* _TASK INSTRUCTIONS_: Please reproduce the data exactly and omit the pictures.

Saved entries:
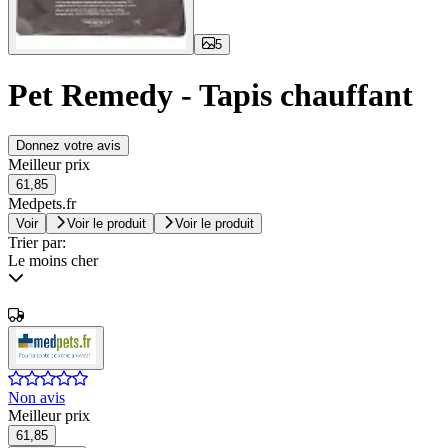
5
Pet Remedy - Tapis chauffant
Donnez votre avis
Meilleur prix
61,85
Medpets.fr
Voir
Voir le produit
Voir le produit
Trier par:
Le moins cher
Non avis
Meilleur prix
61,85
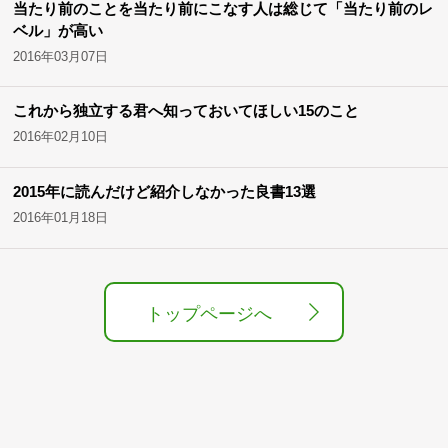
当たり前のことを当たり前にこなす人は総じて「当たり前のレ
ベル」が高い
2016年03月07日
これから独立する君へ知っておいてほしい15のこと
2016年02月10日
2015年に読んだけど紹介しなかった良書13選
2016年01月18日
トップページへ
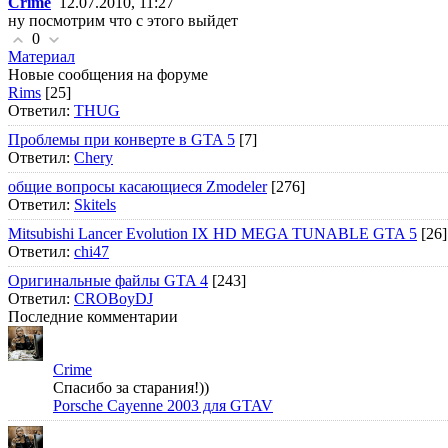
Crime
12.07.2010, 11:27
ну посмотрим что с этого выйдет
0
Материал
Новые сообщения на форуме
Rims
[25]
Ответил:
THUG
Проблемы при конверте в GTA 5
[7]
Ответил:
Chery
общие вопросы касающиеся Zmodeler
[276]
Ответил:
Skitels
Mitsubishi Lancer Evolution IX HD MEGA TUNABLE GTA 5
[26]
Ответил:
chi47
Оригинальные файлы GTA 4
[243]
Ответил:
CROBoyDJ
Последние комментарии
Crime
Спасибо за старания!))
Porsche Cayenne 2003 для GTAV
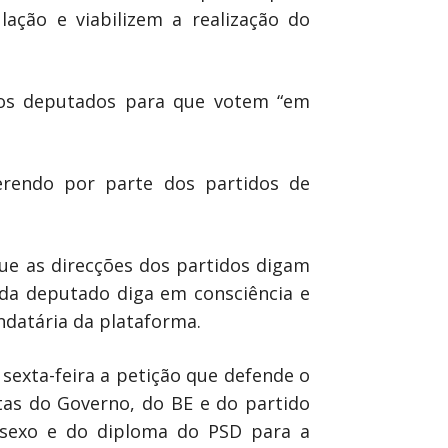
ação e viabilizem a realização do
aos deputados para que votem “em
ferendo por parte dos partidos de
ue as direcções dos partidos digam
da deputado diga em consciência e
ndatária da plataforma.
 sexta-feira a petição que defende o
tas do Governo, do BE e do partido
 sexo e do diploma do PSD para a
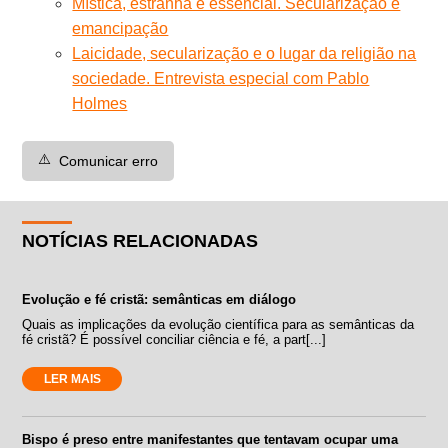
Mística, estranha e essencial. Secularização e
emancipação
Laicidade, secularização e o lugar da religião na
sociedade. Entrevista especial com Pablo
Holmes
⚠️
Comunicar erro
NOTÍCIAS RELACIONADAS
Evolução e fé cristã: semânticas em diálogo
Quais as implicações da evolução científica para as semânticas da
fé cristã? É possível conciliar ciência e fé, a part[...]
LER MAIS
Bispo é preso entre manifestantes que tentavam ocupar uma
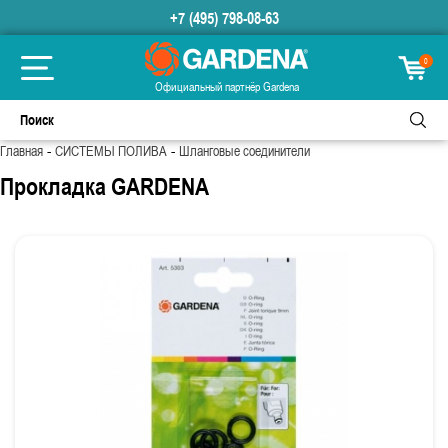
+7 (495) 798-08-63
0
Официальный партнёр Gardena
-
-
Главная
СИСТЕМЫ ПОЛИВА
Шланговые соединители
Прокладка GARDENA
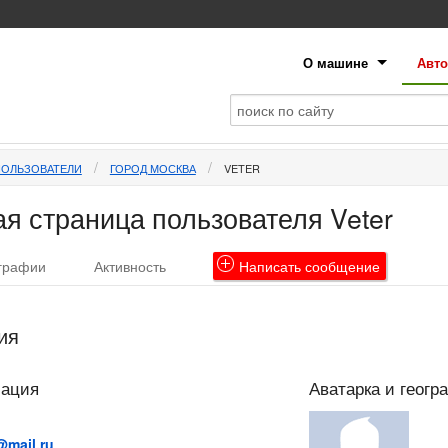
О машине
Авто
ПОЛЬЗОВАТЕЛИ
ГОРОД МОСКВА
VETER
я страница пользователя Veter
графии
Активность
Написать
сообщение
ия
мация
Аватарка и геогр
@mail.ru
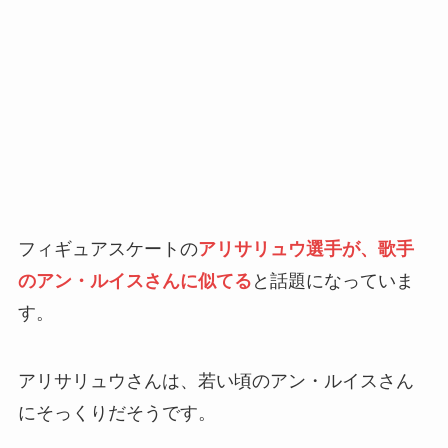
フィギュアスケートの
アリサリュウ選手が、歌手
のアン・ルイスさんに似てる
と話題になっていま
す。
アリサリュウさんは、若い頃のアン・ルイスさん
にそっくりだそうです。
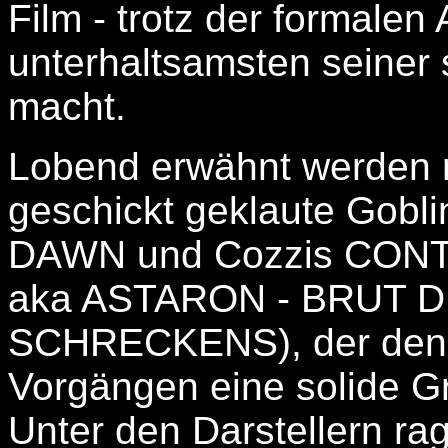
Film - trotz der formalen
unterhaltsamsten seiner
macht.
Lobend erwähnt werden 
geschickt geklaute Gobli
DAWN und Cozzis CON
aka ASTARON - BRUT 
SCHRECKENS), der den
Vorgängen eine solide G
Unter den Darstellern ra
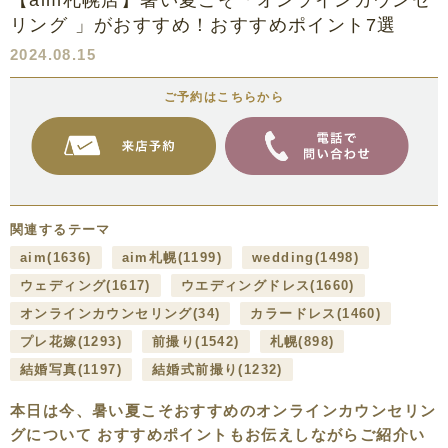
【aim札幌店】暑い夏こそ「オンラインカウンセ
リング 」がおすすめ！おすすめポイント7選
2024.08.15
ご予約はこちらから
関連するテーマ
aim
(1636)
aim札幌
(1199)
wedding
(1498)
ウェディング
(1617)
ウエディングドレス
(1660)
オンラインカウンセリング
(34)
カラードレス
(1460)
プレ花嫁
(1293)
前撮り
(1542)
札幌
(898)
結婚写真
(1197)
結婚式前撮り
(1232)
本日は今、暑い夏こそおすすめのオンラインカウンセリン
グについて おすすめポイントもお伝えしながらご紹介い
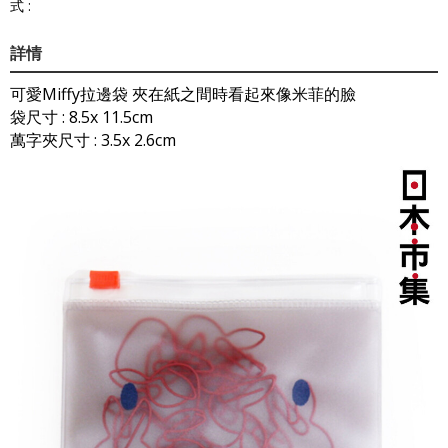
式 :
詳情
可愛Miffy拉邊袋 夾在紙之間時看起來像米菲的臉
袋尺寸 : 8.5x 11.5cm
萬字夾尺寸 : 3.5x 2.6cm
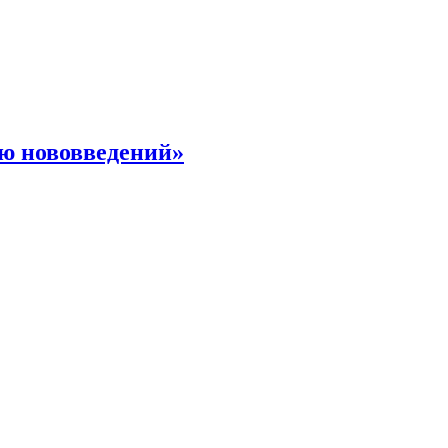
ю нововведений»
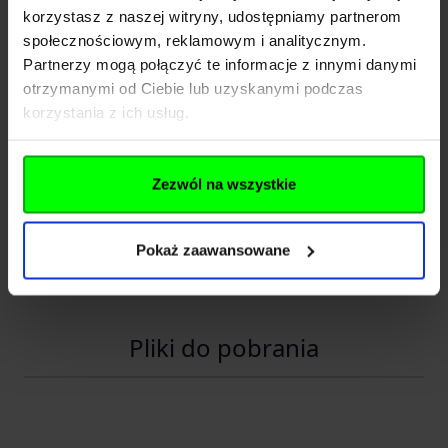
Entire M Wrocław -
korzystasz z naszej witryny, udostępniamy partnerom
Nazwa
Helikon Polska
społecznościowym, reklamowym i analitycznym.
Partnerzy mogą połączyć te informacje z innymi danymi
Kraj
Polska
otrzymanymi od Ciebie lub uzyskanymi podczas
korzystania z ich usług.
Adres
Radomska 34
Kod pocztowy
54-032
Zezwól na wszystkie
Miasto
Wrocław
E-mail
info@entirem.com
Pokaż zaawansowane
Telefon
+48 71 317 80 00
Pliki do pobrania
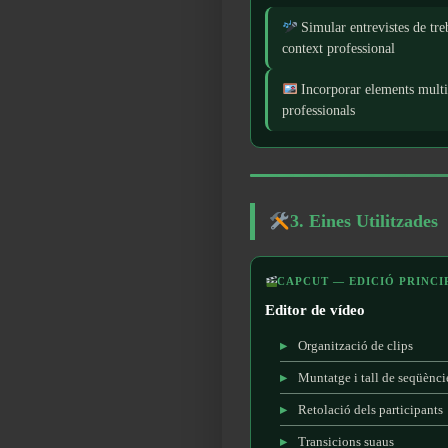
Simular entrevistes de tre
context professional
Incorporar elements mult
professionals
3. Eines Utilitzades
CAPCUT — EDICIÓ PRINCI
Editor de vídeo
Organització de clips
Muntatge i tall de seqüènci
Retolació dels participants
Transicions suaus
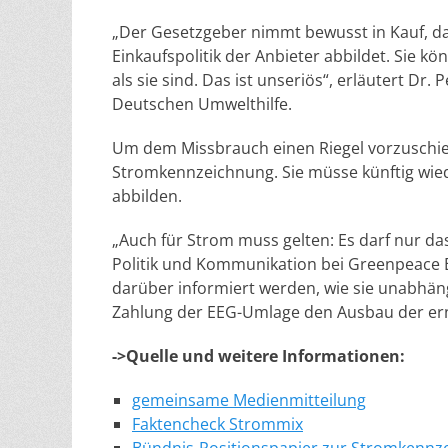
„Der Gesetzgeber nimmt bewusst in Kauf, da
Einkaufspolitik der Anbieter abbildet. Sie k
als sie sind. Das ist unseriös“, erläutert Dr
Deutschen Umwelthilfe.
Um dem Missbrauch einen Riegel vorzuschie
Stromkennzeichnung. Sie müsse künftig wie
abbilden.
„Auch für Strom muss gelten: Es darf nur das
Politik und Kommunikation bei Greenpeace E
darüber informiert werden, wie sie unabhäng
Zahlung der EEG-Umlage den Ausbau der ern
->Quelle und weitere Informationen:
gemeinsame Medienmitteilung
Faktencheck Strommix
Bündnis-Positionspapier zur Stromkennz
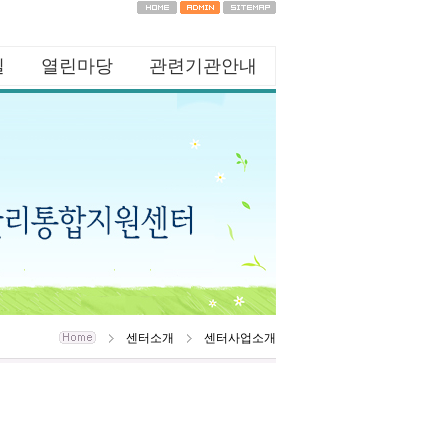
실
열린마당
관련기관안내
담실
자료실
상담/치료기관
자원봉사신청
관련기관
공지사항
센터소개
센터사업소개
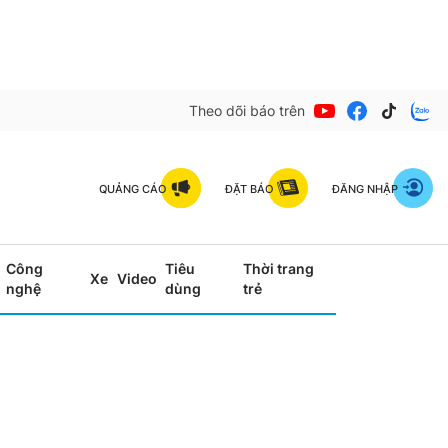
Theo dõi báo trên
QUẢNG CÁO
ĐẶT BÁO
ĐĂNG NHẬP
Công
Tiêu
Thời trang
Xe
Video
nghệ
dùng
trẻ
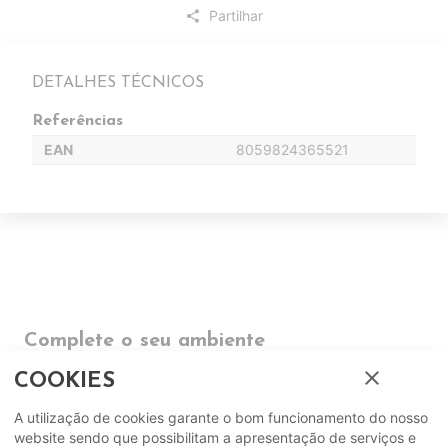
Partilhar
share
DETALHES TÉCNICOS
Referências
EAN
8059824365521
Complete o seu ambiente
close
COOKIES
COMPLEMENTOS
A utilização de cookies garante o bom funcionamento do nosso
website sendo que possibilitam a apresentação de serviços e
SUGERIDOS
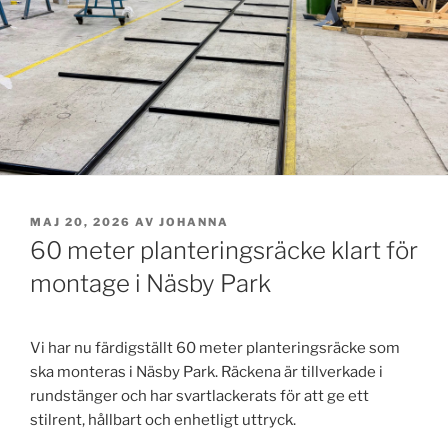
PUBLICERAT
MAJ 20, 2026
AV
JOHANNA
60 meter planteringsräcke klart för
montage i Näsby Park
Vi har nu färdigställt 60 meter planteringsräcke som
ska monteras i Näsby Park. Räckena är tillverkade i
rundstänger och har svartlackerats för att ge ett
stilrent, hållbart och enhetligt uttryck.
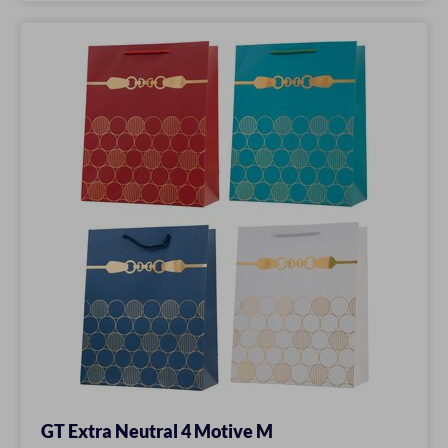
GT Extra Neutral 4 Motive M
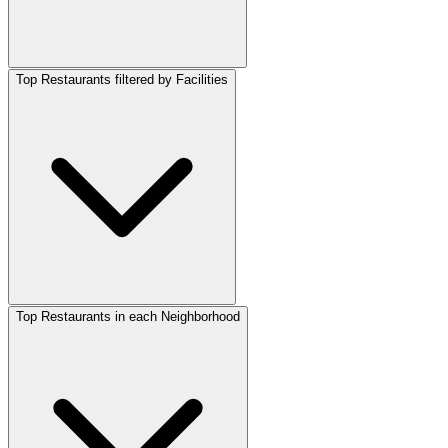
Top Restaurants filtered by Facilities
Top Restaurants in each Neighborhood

* _WRITTEN ANSWER_:
5
Pet Remedy - Tapis chauffant
Donnez votre avis
Meilleur prix
61,85
Medpets.fr
Voir
Voir le produit
Voir le produit
Trier par:
Le moins cher
Non avis
Meilleur prix
61,85
当たり前のことを当たり前にこなす人は総じて「当たり前のレ
ベル」が高い
2016年03月07日
これから独立する君へ知っておいてほしい15のこと
2016年02月10日
2015年に読んだけど紹介しなかった良書13選
2016年01月18日
トップページへ
Crime
12.07.2010, 11:27
ну посмотрим что с этого выйдет
0
Материал
Новые сообщения на форуме
Rims
[25]
Ответил:
THUG
Проблемы при конверте в GTA 5
[7]
Ответил:
Chery
общие вопросы касающиеся Zmodeler
[276]
Ответил:
Skitels
Mitsubishi Lancer Evolution IX HD MEGA TUNABLE GTA 5
[26]
Ответил:
chi47
Оригинальные файлы GTA 4
[243]
Ответил:
CROBoyDJ
Последние комментарии
Crime
Спасибо за старания!))
Porsche Cayenne 2003 для GTAV
ação e viabilizem a realização do
aos deputados para que votem “em
ferendo por parte dos partidos de
ue as direcções dos partidos digam
da deputado diga em consciência e
ndatária da plataforma.
 sexta-feira a petição que defende o
tas do Governo, do BE e do partido
 sexo e do diploma do PSD para a
Mística, estranha e essencial. Secularização e
emancipação
Laicidade, secularização e o lugar da religião na
sociedade. Entrevista especial com Pablo
Holmes
⚠️
Comunicar erro
NOTÍCIAS RELACIONADAS
Evolução e fé cristã: semânticas em diálogo
Quais as implicações da evolução científica para as semânticas da
fé cristã? É possível conciliar ciência e fé, a part[...]
LER MAIS
Bispo é preso entre manifestantes que tentavam ocupar uma
+7 (495) 798-08-63
0
Официальный партнёр Gardena
-
-
Главная
СИСТЕМЫ ПОЛИВА
Шланговые соединители
Прокладка GARDENA
О машине
Авто
ПОЛЬЗОВАТЕЛИ
ГОРОД МОСКВА
VETER
я страница пользователя Veter
графии
Активность
Написать
сообщение
ия
мация
Аватарка и геогр
@mail.ru
フィギュアスケートの
アリサリュウ選手が、歌手
のアン・ルイスさんに似てる
と話題になっていま
す。
アリサリュウさんは、若い頃のアン・ルイスさん
にそっくりだそうです。
Film - trotz der formalen
unterhaltsamsten seiner
macht.
Lobend erwähnt werden 
geschickt geklaute Gobli
DAWN und Cozzis CON
aka ASTARON - BRUT 
SCHRECKENS), der den
Vorgängen eine solide G
Unter den Darstellern ra
【aim札幌店】暑い夏こそ「オンラインカウンセ
リング 」がおすすめ！おすすめポイント7選
2024.08.15
ご予約はこちらから
関連するテーマ
aim
(1636)
aim札幌
(1199)
wedding
(1498)
ウェディング
(1617)
ウエディングドレス
(1660)
オンラインカウンセリング
(34)
カラードレス
(1460)
プレ花嫁
(1293)
前撮り
(1542)
札幌
(898)
結婚写真
(1197)
結婚式前撮り
(1232)
本日は今、暑い夏こそおすすめのオンラインカウンセリン
グについて おすすめポイントもお伝えしながらご紹介い
式 :
詳情
可愛Miffy拉邊袋 夾在紙之間時看起來像米菲的臉
袋尺寸 : 8.5x 11.5cm
萬字夾尺寸 : 3.5x 2.6cm
ю нововведений»
Entire M Wrocław -
korzystasz z naszej witryny, udostępniamy partnerom
Nazwa
Helikon Polska
społecznościowym, reklamowym i analitycznym.
Partnerzy mogą połączyć te informacje z innymi danymi
Kraj
Polska
otrzymanymi od Ciebie lub uzyskanymi podczas
korzystania z ich usług.
Adres
Radomska 34
Kod pocztowy
54-032
Zezwól na wszystkie
Miasto
Wrocław
E-mail
info@entirem.com
Pokaż zaawansowane
Telefon
+48 71 317 80 00
Pliki do pobrania
Simular entrevistes de tre
context professional
Incorporar elements mult
professionals
3. Eines Utilitzades
CAPCUT — EDICIÓ PRINCI
Editor de vídeo
Organització de clips
Muntatge i tall de seqüènci
Retolació dels participants
Transicions suaus
„Der Gesetzgeber nimmt bewusst in Kauf, da
Einkaufspolitik der Anbieter abbildet. Sie k
als sie sind. Das ist unseriös“, erläutert Dr
Deutschen Umwelthilfe.
Um dem Missbrauch einen Riegel vorzuschie
Stromkennzeichnung. Sie müsse künftig wie
abbilden.
„Auch für Strom muss gelten: Es darf nur das
Politik und Kommunikation bei Greenpeace E
darüber informiert werden, wie sie unabhäng
Zahlung der EEG-Umlage den Ausbau der ern
->Quelle und weitere Informationen:
gemeinsame Medienmitteilung
Faktencheck Strommix
Bündnis-Positionspapier zur Stromkennz
실
열린마당
관련기관안내
담실
자료실
상담/치료기관
자원봉사신청
관련기관
공지사항
센터소개
센터사업소개
Theo dõi báo trên
QUẢNG CÁO
ĐẶT BÁO
ĐĂNG NHẬP
Công
Tiêu
Thời trang
Xe
Video
nghệ
dùng
trẻ
Partilhar
share
DETALHES TÉCNICOS
Referências
EAN
8059824365521
Complete o seu ambiente
close
COOKIES
COMPLEMENTOS
A utilização de cookies garante o bom funcionamento do nosso
website sendo que possibilitam a apresentação de serviços e
SUGERIDOS
PUBLICERAT
MAJ 20, 2026
AV
JOHANNA
60 meter planteringsräcke klart för
montage i Näsby Park
Vi har nu färdigställt 60 meter planteringsräcke som
ska monteras i Näsby Park. Räckena är tillverkade i
rundstänger och har svartlackerats för att ge ett
stilrent, hållbart och enhetligt uttryck.
GT Extra Neutral 4 Motive M
Top Restaurants filtered by Facilities
Top Restaurants in each Neighborhood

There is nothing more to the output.